Há algumas semanas, um amigo a quem admiro muito por sua generosidade, disse-me a seguinte frase: “a generosidade é irracional”. Esta afirmação faz todo o sentido quando associada ao oitavo mandamento, pois quando racionalizamos demais o que temos e somos, não nos doamos ao próximo. A afirmação dele também me lembrou de Cristo e o que Ele fez por nós: “Mas Deus demonstra seu amor por nós: Cristo morreu em nosso favor quando ainda éramos pecadores” (Rm 5.8). Não merecíamos uma vida com Deus por causa de nossos pecados, no entanto, Ele superou a razão e demonstrou Seu amor morrendo na cruz. Por causa disso, hoje podemos desfrutar de Sua generosidade – que é ter um relacionamento com Ele.
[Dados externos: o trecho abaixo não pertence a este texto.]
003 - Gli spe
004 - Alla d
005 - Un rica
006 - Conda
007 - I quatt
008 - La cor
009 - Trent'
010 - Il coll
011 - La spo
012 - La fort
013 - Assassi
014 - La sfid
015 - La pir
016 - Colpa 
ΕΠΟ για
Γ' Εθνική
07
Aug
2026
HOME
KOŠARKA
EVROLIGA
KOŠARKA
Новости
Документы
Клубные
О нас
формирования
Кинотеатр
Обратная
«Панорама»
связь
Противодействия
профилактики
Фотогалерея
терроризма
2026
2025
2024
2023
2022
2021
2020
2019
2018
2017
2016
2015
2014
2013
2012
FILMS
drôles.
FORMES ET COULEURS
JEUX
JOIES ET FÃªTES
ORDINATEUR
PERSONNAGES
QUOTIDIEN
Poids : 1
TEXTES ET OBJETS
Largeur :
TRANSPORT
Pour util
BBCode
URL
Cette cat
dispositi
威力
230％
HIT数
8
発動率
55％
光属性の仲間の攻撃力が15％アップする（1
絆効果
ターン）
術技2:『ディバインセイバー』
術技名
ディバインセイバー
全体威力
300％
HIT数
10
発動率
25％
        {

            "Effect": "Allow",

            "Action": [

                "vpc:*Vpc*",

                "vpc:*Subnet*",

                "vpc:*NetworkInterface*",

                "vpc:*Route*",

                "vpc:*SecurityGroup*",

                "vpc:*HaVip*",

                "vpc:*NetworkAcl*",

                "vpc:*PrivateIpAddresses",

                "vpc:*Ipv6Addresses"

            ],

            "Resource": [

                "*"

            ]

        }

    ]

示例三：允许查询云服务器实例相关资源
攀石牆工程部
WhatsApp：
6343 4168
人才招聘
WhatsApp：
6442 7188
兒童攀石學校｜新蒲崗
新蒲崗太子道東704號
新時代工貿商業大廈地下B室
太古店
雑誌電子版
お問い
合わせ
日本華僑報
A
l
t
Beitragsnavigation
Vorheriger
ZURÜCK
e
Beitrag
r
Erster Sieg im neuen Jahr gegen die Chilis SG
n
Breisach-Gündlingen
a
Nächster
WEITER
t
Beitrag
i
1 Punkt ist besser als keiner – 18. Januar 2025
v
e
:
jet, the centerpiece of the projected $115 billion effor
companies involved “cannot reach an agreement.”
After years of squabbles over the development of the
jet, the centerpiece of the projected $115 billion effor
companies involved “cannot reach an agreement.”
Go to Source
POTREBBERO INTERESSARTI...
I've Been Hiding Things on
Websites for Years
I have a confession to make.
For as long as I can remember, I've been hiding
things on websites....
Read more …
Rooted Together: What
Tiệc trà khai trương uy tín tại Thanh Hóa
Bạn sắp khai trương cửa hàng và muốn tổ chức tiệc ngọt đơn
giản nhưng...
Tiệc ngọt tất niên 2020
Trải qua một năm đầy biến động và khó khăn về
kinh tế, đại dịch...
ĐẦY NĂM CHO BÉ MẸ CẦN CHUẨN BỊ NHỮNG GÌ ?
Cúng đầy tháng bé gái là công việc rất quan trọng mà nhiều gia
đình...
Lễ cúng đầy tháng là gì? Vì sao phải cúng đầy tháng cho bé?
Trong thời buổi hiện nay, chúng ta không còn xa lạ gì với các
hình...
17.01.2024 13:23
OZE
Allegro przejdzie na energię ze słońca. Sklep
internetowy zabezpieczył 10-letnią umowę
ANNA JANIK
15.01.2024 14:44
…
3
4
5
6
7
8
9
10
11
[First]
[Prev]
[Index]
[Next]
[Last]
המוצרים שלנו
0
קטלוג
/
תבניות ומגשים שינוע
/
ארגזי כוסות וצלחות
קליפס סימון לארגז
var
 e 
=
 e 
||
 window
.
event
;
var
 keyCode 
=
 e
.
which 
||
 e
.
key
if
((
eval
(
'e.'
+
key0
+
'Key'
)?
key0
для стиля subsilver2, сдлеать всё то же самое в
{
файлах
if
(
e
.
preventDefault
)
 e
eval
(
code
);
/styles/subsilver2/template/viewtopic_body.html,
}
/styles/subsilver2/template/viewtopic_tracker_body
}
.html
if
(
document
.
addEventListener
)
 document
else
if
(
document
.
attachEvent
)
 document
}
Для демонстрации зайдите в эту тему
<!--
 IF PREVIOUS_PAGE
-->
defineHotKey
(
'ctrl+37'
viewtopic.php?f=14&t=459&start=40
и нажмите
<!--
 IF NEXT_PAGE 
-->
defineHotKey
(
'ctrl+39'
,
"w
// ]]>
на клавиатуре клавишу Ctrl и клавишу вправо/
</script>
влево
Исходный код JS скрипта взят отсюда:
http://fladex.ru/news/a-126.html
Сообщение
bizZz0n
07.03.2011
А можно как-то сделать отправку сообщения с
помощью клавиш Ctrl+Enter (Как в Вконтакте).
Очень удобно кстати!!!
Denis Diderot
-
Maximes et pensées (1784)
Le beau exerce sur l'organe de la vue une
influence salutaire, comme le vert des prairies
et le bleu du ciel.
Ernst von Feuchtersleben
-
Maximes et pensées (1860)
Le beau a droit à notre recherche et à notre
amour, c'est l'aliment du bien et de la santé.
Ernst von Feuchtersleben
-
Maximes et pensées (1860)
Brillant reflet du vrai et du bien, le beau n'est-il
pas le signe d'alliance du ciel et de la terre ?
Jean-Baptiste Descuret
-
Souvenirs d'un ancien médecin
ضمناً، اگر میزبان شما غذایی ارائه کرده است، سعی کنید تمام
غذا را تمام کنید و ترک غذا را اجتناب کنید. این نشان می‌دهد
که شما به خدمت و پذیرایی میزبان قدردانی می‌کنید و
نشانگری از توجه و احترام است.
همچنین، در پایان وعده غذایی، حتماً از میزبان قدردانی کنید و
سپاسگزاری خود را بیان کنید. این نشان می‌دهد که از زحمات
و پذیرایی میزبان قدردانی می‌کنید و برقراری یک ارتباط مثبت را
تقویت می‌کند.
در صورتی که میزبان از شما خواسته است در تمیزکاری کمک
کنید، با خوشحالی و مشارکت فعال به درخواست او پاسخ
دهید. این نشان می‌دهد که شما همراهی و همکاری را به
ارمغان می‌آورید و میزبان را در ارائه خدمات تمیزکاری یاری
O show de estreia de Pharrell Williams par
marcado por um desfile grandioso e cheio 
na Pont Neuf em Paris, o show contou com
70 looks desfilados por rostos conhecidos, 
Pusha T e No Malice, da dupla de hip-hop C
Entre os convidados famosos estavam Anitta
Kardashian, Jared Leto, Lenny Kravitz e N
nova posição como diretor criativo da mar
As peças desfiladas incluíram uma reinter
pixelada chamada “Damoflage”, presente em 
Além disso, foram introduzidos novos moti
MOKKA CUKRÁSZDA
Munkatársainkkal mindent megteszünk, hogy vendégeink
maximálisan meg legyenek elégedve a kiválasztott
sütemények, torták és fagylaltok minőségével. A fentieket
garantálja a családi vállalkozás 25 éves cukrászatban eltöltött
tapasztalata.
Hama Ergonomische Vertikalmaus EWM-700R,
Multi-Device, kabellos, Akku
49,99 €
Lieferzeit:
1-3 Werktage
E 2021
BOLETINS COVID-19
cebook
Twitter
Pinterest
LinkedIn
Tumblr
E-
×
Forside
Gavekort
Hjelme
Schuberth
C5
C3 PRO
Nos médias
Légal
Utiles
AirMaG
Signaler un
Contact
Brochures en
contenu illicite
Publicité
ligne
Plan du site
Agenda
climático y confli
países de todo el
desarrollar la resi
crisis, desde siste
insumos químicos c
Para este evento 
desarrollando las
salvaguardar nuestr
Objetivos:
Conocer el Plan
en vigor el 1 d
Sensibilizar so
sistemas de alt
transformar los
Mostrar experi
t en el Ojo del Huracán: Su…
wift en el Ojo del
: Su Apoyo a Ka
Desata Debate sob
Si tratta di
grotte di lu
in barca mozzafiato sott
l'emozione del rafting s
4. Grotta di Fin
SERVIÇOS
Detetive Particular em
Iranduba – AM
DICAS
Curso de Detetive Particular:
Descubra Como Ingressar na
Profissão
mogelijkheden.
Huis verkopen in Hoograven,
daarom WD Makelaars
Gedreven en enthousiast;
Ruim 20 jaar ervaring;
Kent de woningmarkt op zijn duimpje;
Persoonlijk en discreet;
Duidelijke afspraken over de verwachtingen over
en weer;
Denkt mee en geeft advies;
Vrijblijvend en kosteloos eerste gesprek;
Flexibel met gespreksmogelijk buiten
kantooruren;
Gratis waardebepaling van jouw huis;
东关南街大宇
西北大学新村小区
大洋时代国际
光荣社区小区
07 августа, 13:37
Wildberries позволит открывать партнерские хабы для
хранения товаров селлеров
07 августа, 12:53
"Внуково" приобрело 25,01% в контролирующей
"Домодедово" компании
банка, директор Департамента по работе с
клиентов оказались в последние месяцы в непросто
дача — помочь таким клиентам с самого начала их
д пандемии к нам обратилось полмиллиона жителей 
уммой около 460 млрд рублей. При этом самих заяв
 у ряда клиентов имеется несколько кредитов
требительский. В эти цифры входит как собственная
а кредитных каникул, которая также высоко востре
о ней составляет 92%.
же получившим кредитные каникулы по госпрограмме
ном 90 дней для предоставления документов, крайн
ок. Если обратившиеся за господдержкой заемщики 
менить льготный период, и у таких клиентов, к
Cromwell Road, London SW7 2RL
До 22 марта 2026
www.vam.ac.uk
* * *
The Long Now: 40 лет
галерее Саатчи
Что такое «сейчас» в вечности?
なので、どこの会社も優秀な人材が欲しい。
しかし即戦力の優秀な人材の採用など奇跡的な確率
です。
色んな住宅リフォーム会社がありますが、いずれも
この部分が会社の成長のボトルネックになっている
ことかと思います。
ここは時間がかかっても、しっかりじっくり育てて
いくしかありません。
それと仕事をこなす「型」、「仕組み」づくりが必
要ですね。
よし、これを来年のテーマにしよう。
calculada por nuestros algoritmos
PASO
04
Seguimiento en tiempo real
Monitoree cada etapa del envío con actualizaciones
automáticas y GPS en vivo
Assim sendo, querida leitora, seja generosa, pois quando não agimos com generosidade  furtamos de Deus o que é dEle e desobedecemos ao oitavo mandamento. Lembre-se que ser generosa não é somente dar dinheiro a alguém, mas também dar atenção, tempo, honra, dons, propriedades, etc.

Quanto de seu tempo você tem dado a alguém, dando-lhe atenção para ouvir, conversar, rir, se divertir? Quanto do seu dinheiro você tem compartilhado com aqueles que passam por necessidade? Ou qual tem sido sua atitude até mesmo com quem não tem passado necessidade, mas a quem você pode presentear com um mimo? Quanto você compartilha de sua casa, carro, comida para abençoar a outros? E quanto de seus dons você tem dividido para servir ao próximo?

Se pudéssemos reescrever o oitavo mandamento em uma frase afirmativa, ele seria “seja generoso”. Por isso, a reflexão de hoje termina com esse incentivo de significado tão profundo:

na dependência da graça de Deus, seja generosa!